"Well, then, why should Gaspare look like that?"
"Oh," said Artois, who saw the discomfort of his host, "perhaps there is
some family feud that you know nothing of. When I was in Sicily I found
the people singularly subtle. They can gossip terribly, but they can keep
a secret when they choose. If I had won the real friendship of a
Sicilian, I would rather trust him with my secret than a man of any other
race. They are not only loyal--that is not enough--but they are also very
intelligent."
"Yes, they are both--the good ones," said Hermione. "I would trust
Gaspare through thick and thin. If they were only as stanch in love as
they can be in friendship!"
Gaspare came out again with another course. The ugly expression had gone
from his face, but he still looked unusually grave.

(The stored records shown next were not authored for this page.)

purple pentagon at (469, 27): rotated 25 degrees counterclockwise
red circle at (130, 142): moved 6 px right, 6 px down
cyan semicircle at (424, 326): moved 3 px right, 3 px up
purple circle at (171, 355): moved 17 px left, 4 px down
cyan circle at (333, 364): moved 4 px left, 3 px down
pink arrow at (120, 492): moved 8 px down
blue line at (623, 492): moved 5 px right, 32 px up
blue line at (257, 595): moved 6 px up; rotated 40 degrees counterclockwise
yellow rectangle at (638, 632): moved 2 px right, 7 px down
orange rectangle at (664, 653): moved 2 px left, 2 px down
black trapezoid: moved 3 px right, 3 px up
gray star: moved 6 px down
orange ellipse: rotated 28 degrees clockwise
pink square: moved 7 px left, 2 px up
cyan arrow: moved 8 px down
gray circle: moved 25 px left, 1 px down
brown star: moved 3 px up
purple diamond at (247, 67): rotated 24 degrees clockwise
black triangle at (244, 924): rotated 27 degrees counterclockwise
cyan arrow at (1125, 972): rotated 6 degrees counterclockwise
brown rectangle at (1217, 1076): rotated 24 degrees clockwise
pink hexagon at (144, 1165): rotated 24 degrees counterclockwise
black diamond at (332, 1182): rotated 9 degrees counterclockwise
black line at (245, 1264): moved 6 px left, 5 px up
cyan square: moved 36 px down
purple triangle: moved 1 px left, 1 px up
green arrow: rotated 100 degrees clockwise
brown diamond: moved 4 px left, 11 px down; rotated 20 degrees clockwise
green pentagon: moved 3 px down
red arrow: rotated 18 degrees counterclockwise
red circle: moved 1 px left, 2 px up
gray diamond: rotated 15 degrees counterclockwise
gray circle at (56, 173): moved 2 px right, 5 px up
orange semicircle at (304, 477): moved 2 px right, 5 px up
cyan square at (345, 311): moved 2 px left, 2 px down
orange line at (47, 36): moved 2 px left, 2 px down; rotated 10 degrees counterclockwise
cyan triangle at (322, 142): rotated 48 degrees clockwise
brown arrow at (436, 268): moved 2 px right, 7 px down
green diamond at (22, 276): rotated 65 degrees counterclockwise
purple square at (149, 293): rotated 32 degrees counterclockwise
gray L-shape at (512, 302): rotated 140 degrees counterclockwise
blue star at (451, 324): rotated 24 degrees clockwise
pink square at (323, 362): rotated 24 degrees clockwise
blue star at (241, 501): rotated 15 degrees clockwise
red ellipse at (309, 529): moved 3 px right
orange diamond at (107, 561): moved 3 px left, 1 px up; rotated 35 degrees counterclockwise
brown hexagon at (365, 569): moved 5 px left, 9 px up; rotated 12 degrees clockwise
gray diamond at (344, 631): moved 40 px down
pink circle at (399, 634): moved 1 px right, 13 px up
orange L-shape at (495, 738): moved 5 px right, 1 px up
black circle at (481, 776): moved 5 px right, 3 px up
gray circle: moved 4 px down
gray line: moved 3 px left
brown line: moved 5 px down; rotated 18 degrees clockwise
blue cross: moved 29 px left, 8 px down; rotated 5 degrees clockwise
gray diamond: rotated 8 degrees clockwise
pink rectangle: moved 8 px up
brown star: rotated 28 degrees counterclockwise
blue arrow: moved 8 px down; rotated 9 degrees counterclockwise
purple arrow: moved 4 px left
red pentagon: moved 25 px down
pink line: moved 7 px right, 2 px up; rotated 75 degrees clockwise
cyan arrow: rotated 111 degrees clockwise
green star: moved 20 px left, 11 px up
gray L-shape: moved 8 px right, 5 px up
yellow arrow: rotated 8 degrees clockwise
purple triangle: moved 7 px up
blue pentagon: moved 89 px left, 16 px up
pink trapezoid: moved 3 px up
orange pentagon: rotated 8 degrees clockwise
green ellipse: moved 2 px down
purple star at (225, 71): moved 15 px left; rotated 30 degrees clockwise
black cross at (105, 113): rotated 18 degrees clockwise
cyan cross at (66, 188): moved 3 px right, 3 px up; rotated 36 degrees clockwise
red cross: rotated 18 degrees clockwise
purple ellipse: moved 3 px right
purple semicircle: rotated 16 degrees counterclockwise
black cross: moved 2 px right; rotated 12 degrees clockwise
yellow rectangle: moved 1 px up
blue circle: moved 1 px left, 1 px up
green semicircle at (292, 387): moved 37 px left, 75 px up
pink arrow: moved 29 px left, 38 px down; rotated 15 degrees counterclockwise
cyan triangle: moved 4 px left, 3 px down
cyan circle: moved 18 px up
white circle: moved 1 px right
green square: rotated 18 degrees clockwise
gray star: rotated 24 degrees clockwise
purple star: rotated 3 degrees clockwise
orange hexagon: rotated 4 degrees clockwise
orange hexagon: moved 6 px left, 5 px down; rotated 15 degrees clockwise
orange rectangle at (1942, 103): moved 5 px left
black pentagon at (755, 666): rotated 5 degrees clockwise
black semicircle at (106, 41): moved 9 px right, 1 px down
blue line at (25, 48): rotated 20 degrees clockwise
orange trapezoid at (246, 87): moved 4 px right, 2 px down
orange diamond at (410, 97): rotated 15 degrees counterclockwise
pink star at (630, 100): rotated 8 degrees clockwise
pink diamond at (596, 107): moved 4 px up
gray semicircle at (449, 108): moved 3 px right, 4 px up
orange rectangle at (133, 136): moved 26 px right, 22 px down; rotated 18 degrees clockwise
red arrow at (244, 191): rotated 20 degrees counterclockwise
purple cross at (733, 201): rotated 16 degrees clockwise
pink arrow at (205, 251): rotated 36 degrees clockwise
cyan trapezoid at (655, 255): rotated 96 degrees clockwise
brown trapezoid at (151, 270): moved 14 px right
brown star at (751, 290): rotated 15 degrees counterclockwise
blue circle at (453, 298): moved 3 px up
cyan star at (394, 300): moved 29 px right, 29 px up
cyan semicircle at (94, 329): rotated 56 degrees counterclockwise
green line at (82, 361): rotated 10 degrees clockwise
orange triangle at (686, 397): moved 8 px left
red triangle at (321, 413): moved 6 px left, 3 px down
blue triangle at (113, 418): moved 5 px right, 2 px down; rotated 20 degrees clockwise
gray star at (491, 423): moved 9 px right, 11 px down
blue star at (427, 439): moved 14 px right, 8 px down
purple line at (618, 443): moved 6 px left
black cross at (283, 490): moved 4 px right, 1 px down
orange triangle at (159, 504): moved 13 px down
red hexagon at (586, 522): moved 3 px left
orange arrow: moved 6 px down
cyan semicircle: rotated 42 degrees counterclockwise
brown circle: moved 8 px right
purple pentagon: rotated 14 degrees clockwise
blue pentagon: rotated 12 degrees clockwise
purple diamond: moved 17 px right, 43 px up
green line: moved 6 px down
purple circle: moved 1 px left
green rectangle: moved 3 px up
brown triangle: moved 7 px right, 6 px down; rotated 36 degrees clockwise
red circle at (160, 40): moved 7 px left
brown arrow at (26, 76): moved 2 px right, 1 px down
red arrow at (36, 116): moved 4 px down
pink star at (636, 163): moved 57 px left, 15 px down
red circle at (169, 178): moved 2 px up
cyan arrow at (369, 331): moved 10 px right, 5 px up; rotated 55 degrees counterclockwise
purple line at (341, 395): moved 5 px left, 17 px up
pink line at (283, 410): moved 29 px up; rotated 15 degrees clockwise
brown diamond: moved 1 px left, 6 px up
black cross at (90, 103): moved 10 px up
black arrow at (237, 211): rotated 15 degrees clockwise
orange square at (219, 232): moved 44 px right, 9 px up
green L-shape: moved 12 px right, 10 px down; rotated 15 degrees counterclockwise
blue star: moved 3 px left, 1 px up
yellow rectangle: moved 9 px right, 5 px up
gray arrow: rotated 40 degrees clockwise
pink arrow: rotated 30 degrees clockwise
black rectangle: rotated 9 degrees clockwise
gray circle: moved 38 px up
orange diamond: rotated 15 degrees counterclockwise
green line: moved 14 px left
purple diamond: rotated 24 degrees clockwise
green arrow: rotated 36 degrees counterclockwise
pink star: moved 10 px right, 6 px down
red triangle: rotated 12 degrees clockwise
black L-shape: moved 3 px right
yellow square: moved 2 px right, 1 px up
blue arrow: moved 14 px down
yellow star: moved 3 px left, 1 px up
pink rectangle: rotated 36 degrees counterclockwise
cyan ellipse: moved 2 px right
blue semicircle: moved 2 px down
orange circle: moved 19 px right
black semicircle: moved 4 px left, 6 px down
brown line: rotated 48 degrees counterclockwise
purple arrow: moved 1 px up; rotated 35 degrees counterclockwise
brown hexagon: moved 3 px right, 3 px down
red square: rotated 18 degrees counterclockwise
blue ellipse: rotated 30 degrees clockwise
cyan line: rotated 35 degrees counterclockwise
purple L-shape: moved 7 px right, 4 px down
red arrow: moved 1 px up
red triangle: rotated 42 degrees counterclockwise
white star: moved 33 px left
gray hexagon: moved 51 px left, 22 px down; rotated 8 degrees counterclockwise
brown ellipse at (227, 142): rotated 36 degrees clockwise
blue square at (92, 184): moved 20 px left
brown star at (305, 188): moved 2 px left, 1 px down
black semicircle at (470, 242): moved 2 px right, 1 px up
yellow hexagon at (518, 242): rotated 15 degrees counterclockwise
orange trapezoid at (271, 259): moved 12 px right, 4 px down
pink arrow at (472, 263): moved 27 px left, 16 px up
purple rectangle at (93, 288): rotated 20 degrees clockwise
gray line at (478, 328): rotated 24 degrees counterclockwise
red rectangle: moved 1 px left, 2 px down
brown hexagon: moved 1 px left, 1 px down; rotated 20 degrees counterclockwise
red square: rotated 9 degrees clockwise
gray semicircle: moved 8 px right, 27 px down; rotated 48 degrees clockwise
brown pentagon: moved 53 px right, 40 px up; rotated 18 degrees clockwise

"Ah, when the senses are roused they are changed beings," Artois said.
"They hate and resent governance from outside, but their blood governs
them."
"Our blood governs us when the time comes--do you remember?"
Hermione had said the words before she remembered the circumstances in
which they had been spoken and of whom they were said. Directly she had
uttered them she remembered.
"What was that?" Maurice asked, before Artois could reply.
He had seen a suddenly conscious look in Hermione's face, and instantly
he was aware of a feeling of jealousy within him.
"What was that?" he repeated, looking quickly from one to the other.
"Something I remember saying to your wife," Artois answered. "We were
talking about human nature--a small subject, monsieur, isn't it?--and I
think I expressed the view of a fatalist. At any rate, I did say
that--that our blood governs us when the time comes."
"The time?" Maurice asked.
His feeling of jealousy died away, and was replaced by a keen personal
interest unmingled with suspicions of another.
"Well, I confess it sometimes seems to me as if, when a certain hour
strikes, a certain deed must be committed by a certain man or woman. It
is perhaps their hour of madness. They may repent it to the day of their
death. But can they in that hour avoid that deed? Sometimes, when I
witness the tragic scenes that occur abruptly, unexpectedly, in the
comedy of life, I am moved to wonder."
"Then you should be very forgiving, Emile," Hermione said.
"And you?" he asked. "Are you, or would you be, forgiving?"